Background: Metagenomics is the study of genomic content in mass from an environment
of interest such as the human gut or soil. Taxonomy is one of the most important fields of metagenomics,
which is the science of defining and naming groups of microbial organisms that share the
same characteristics. The problem of taxonomy classification is the identification and quantification of
microbial species or higher-level taxa sampled by high throughput sequencing.
Objective: Although many methods exist to deal with the taxonomic classification problem, assignment
to low taxonomic ranks remains an important challenge for binning methods as is scalability to Gbsized
datasets generated with deep sequencing techniques.
Methods: In this paper, we introduce NLP-MeTaxa, a novel composition-based method for taxonomic
binning, which relies on the use of words embeddings and deep learning architecture. The new proposed
approach is word-based, where the metagenomic DNA fragments are processed as a set of overlapping
words by using the word2vec model to vectorize them in order to feed the deep learning model.
NLP-MeTaxa output is visualized as NCBI taxonomy tree, this representation helps to show the connection
between the predicted taxonomic identifiers. NLP-MeTaxa was trained on large-scale data from
the NCBI RefSeq, more than 14,000 complete microbial genomes.
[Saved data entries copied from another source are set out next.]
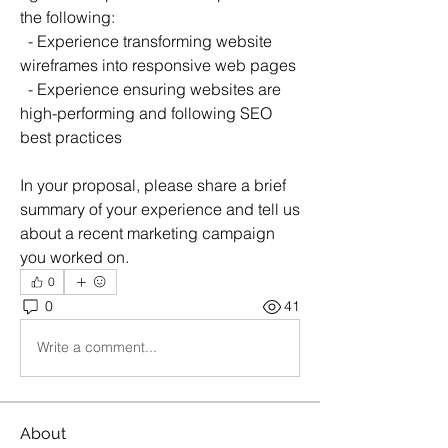
the following:
  - Experience transforming website 
wireframes into responsive web pages
  - Experience ensuring websites are 
high-performing and following SEO 
best practices
In your proposal, please share a brief 
summary of your experience and tell us 
about a recent marketing campaign 
you worked on.
0
0
41
Write a comment...
About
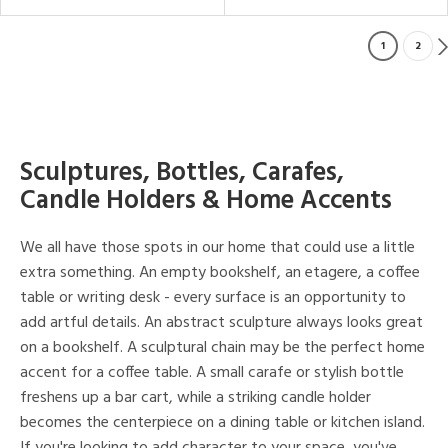
1
2
Sculptures, Bottles, Carafes,
Candle Holders & Home Accents
We all have those spots in our home that could use a little
extra something. An empty bookshelf, an etagere, a coffee
table or writing desk - every surface is an opportunity to
add artful details. An abstract sculpture always looks great
on a bookshelf. A sculptural chain may be the perfect home
accent for a coffee table. A small carafe or stylish bottle
freshens up a bar cart, while a striking candle holder
becomes the centerpiece on a dining table or kitchen island.
If you're looking to add character to your space, you've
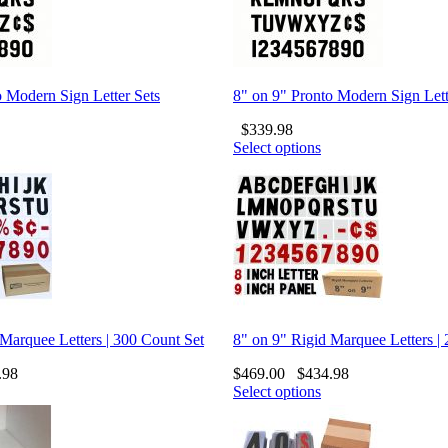
o Modern Sign Letter Sets
8" on 9" Pronto Modern Sign Lett
$
339.98
Select options
 Marquee Letters | 300 Count Set
8" on 9" Rigid Marquee Letters |
.98
$
469.00
$
434.98
Select options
The NLP-MeTaxa code is available
at the website: https://github.com/padriba/NLP_MeTaxa/.
Results: We evaluated NLP-MeTaxa with a real and simulated metagenomic dataset and compared our
results to other tools' results. The experimental results have shown that our method outperforms the
other methods especially for the classification of low-ranking taxonomic class such as species and genus.
Conclusion: In summary, our new method might provide novel insight for understanding the microbial
community through the identification of the organisms it might contain.